Once inside the farmer's home we begin to understand what a stranglehold the Baron has on the community, the he decides who is employed, and who starves. There is more at stake for a family than honor or an individual life; revenge must be subjugated to survival. Over at the doctor's house, in the doctor's absence his teenaged daughter must raise her young brother, and help him understand death and cope with a missing father. In a different house, we witness a tirade from one lover against another that is devastatingly callous, and entirely believable. We might be unique among all species for our capacity to intentionally inflict emotional damage to those who love us. (Contrast this scene to when the teacher first meets Eva; there is something he wants, but in the delicate exchange he subverts his own desires to hers.)

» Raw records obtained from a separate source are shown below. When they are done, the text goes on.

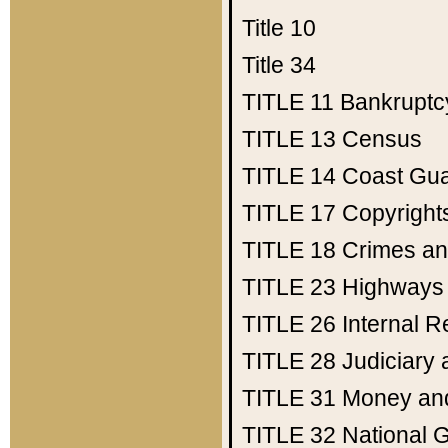
Title 10
Title 34
TITLE 11
Bankruptc
TITLE 13
Census
TITLE 14
Coast Gu
TITLE 17
Copyright
TITLE 18
Crimes an
TITLE 23
Highways
TITLE 26
Internal 
TITLE 28
Judiciary 
TITLE 31
Money an
TITLE 32
National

The film is well made. Its trailer claims "It feels like a classic even as you are watching it for the first time". This is true, but it achieves this without being pretentious; rather, it employs simple, aged techniques mostly eschewed by modern films. The movie is shown in black-and-white. There is little or no score lazily tugging at our emotions. The shots are long (we often watch a character exit a room, and are left looking at the empty room for several seconds, listening for hints of what transpires beyond the closed door) and agnostic (no camera zooms to force our attention to tiny, important details). And, like a Greek play, much of the action occurs off-screen; the film concerns itself not with the action, but with the human responses to the action.
Though the movie is immersed in its characters, by its end I was (to my surprise) invested in uncovering the mystery of the various attacks. Not all questions are answered, and even some answers, relayed through gossip, are suspect. Nonetheless the ending is satisfying. I was rapt from start to finish and would gladly see this film again.
I forgot to mention a freebie: a list of all the films currently playing at Landmark's five San Francisco theaters, and the showtimes for each. This is the only program I've seen to list the screen the film will show on (very useful for Opera Plaza).
ReplyDeleteI just saw a review of this one... definitely want to see it.
ReplyDeleteEr, prior to yours, that is. Now I definitely want to see it!
ReplyDeleteOkay, okay, nice save there.